Is sarcoidosis, particularly active disease or high‑dose steroid use, a risk factor for pulmonary embolism in adults?

Is Sarcoidosis a Risk Factor for Pulmonary Embolism?

Sarcoidosis itself is not formally recognized as an independent risk factor for pulmonary embolism in major international guidelines, but corticosteroid therapy used to treat sarcoidosis—particularly at doses ≥17.5 mg prednisone-equivalent daily—significantly increases PE risk and should be considered a modifiable risk factor.

Guideline-Based Risk Factors: What's Actually Listed

The most recent European Society of Cardiology/European Respiratory Society guidelines (2019) provide comprehensive lists of established PE risk factors, categorized by strength 1, 2, 3:

Strong risk factors (OR >10):

• Major trauma, lower limb fractures, hip/knee replacement 2
• Spinal cord injury 2
• Myocardial infarction within 3 months 2
• Previous VTE 2

Moderate risk factors (OR 2-9):

• Active cancer (especially pancreatic, hematological, lung, gastric, brain) 1, 2
• Infection (pneumonia, UTI, HIV) 1, 2
• Autoimmune diseases 2
• Central venous catheters 2

Weak risk factors (OR <2):

• Bed rest >3 days 2
• Obesity 2
• Diabetes mellitus 2

Notably, sarcoidosis is mentioned only in the 2004 ESC guidelines under "miscellaneous" causes of pulmonary hypertension—not as a PE risk factor 1.

The Corticosteroid Connection: The Real Culprit

The most robust evidence comes from a 2021 multivariate analysis of 649 patients that definitively clarified this relationship 4:

• Sarcoidosis itself (cardiac or extracardiac) was NOT an independent risk factor for VTE on multivariate regression (p >0.05) 4
• Corticosteroid use WAS independently associated with VTE: HR 3.06 for PE (p=0.007) and HR 6.21 for DVT (p<0.0001) 4
• Dose-dependent relationship: The optimal threshold for defining VTE risk was a prednisone-equivalent dose of 17.5 mg daily 4

This finding is corroborated by a 2016 nested case-control study showing current oral corticosteroid use increased recurrent PE risk (OR 3.74; 95% CI 2.04-6.87) 5.

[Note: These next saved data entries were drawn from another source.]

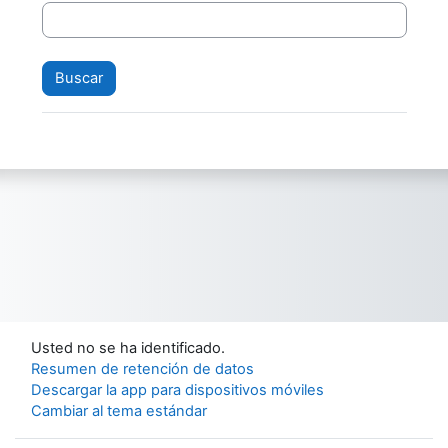
Usted no se ha identificado.
Resumen de retención de datos
Descargar la app para dispositivos móviles
Cambiar al tema estándar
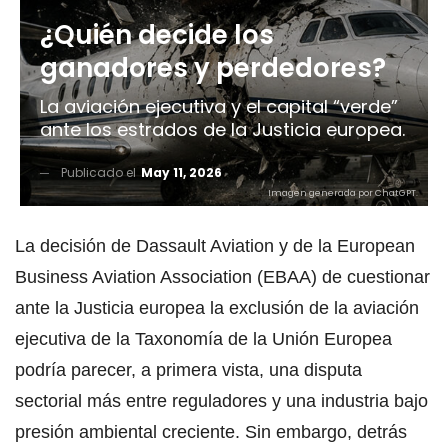
¿Quién decide los
ganadores y perdedores?
La aviación ejecutiva y el capital “verde”
ante los estrados de la Justicia europea.
Publicado el
May 11, 2026
Imagen generada por ChatGPT.
La decisión de Dassault Aviation y de la European
Business Aviation Association (EBAA) de cuestionar
ante la Justicia europea la exclusión de la aviación
ejecutiva de la Taxonomía de la Unión Europea
podría parecer, a primera vista, una disputa
sectorial más entre reguladores y una industria bajo
presión ambiental creciente. Sin embargo, detrás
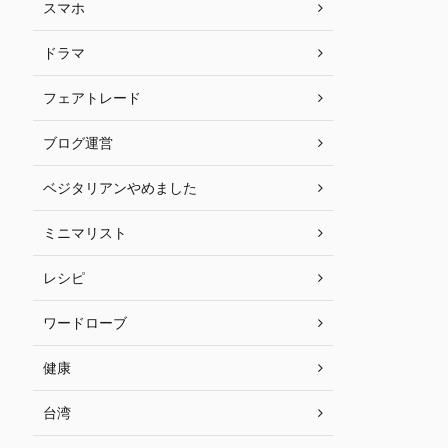
スマホ
ドラマ
フェアトレード
ブログ運営
ベジタリアンやめました
ミニマリスト
レシピ
ワードローブ
健康
台湾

Clinical Algorithm for PE Risk Assessment in Sarcoidosis Patients

When evaluating PE risk in a patient with sarcoidosis:

1. Assess corticosteroid exposure:

   • Current use of ≥17.5 mg prednisone-equivalent daily = HIGH RISK 4
   • Current use of <17.5 mg daily = MODERATE RISK 4
   • No corticosteroid use = assess other standard risk factors only 4

2. Screen for established PE risk factors per guidelines:

   • Recent surgery/trauma, immobilization, cancer, prior VTE 1, 2
   • Hormonal therapy (oral contraceptives, HRT) 1, 6
   • Active infection 1, 2

3. Consider thrombophilia testing only if:

   • PE occurs in young patients (<40 years) with minimal provocation 7, 8
   • Family history of VTE is present 7, 8
   • Recurrent VTE despite adequate anticoagulation 7, 8

Important Caveats and Pitfalls

The inflammation hypothesis remains unproven: While case reports suggest sarcoidosis-associated inflammation might promote hypercoagulability 9, 7, the largest controlled study found no independent association after adjusting for corticosteroid use 4. Do not attribute PE risk to "active sarcoidosis" without considering medication effects.

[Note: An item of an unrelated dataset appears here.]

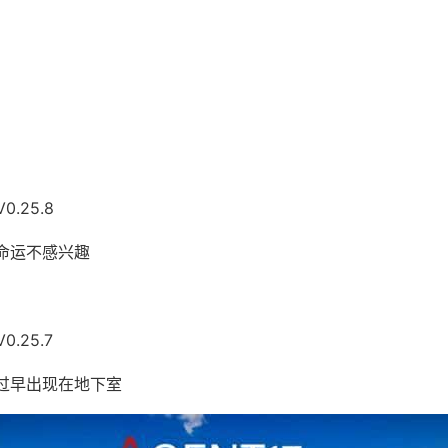
0.25.8
救命运不感兴趣
0.25.7
家过早出现在地下室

Avoid unnecessary thrombophilia workup: Case reports describe sarcoidosis patients with PE who also had Factor V Leiden or MTHFR mutations 7, 8, but these represent coincidental findings in patients with multiple risk factors—not evidence that sarcoidosis itself causes thrombosis.

D-dimer interpretation is problematic: Elevated D-dimers in sarcoidosis patients may reflect underlying inflammation rather than thrombosis 7. Use validated clinical decision rules (Wells score, Geneva score) rather than D-dimer alone when assessing PE probability 1.

Consider VTE prophylaxis for hospitalized patients: If a sarcoidosis patient requires hospitalization AND is receiving high-dose corticosteroids (≥17.5 mg prednisone-equivalent), implement pharmacological VTE prophylaxis per standard guidelines for medical patients 6.